Ted Baker has raised £105m in new equity, the loss-making fashion retailer said today, amid plans to reduce cost and shift toward online sales as it struggles to ride out the coronavirus crisis.
The company is known for its suits and dresses with quirky details.
It had said that it planned to offer 126.7 million shares at 75 pence each, a 51.1% discount to its closing price on May 29.
Even before the coronavirus crisis, Ted Baker was struggling to recover from setbacks including an accounting scandal, profit warnings and management change after founder Ray Kelvin stepped down amid misconduct allegations, which he denies.
New chief executive Rachel Osborne, a former manager at department stores group Debenhams, laid out a transformation plan earlier this month including cost savings and a shift towards online sales.

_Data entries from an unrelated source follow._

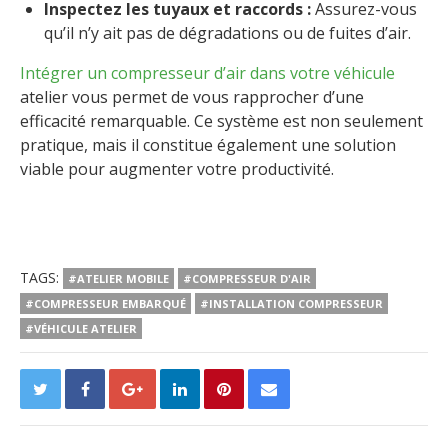
Inspectez les tuyaux et raccords :
Assurez-vous
qu’il n’y ait pas de dégradations ou de fuites d’air.
Intégrer un compresseur d’air dans votre véhicule
atelier vous permet de vous rapprocher d’une
efficacité remarquable. Ce système est non seulement
pratique, mais il constitue également une solution
viable pour augmenter votre productivité.
TAGS:
#ATELIER MOBILE
#COMPRESSEUR D'AIR
#COMPRESSEUR EMBARQUÉ
#INSTALLATION COMPRESSEUR
#VÉHICULE ATELIER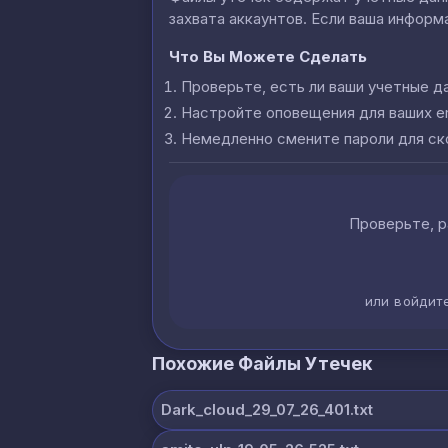
захвата аккаунтов. Если ваша информа
Что Вы Можете Сделать
Проверьте, есть ли ваши учетные д
Настройте оповещения для ваших e
Немедленно смените пароли для с
Проверьте, р
или войдит
Похожие Файлы Утечек
Dark_cloud_29_07_26_401.txt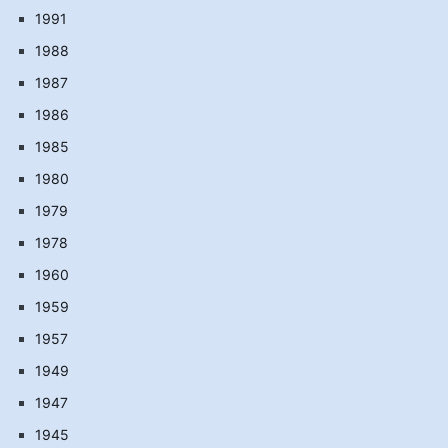
1991
1988
1987
1986
1985
1980
1979
1978
1960
1959
1957
1949
1947
1945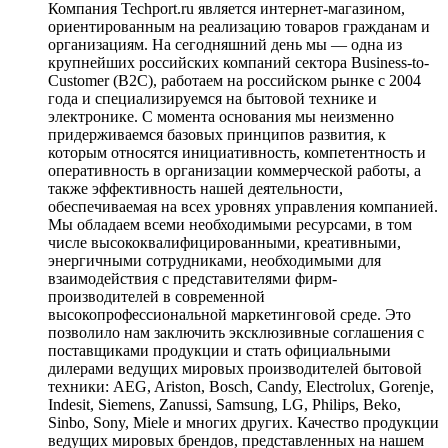
Компания Techport.ru является интернет-магазином,
ориентированным на реализацию товаров гражданам и
организациям. На сегодняшний день мы — одна из
крупнейших российских компаний сектора Business-to-
Customer (B2C), работаем на российском рынке с 2004
года и специализируемся на бытовой технике и
электронике. С момента основания мы неизменно
придерживаемся базовых принципов развития, к
которым относятся инициативность, компетентность и
оперативность в организации коммерческой работы, а
также эффективность нашей деятельности,
обеспечиваемая на всех уровнях управления компанией.
Мы обладаем всеми необходимыми ресурсами, в том
числе высококвалифицированными, креативными,
энергичными сотрудниками, необходимыми для
взаимодействия с представителями фирм-
производителей в современной
высокопрофессиональной маркетинговой среде. Это
позволило нам заключить эксклюзивные соглашения с
поставщиками продукции и стать официальными
дилерами ведущих мировых производителей бытовой
техники: AEG, Ariston, Bosch, Candy, Electrolux, Gorenje,
Indesit, Siemens, Zanussi, Samsung, LG, Philips, Beko,
Sinbo, Sony, Miele и многих других. Качество продукции
ведущих мировых брендов, представленных на нашем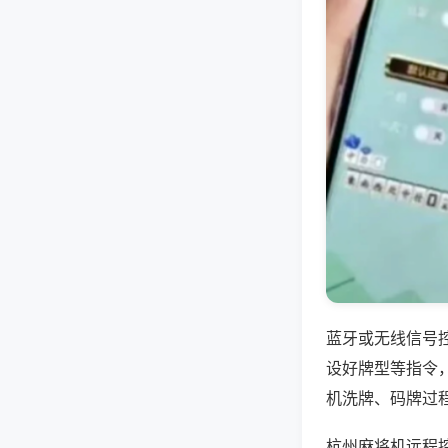
蓝牙或无线信号
设好牌型等指令
机洗牌、码牌过
杭州麻将机远程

Analysts say Ted Baker has struggled to hold on to customers amid online competition from the likes of Boohoo.com.
The company plans to gradually reopen stores - closed since a lockdown to contain the virus pandemic in late March - from the middle of this month, in line with government guidance.
For the year ended January 25, Ted Baker made a pretax loss of £79.9m, compared with a profit of £30.7m the previous year. Total revenue fell 1.4% to £630.5m.
Revenues also slumped 36% for the 14 weeks from January 26 to May 2.
"The board recognises that last year's performance was disappointing for all of Ted Baker's stakeholders, reflecting a challenging external environment as well as significant internal disruption, driven by a number of senior leadership departures," the company said.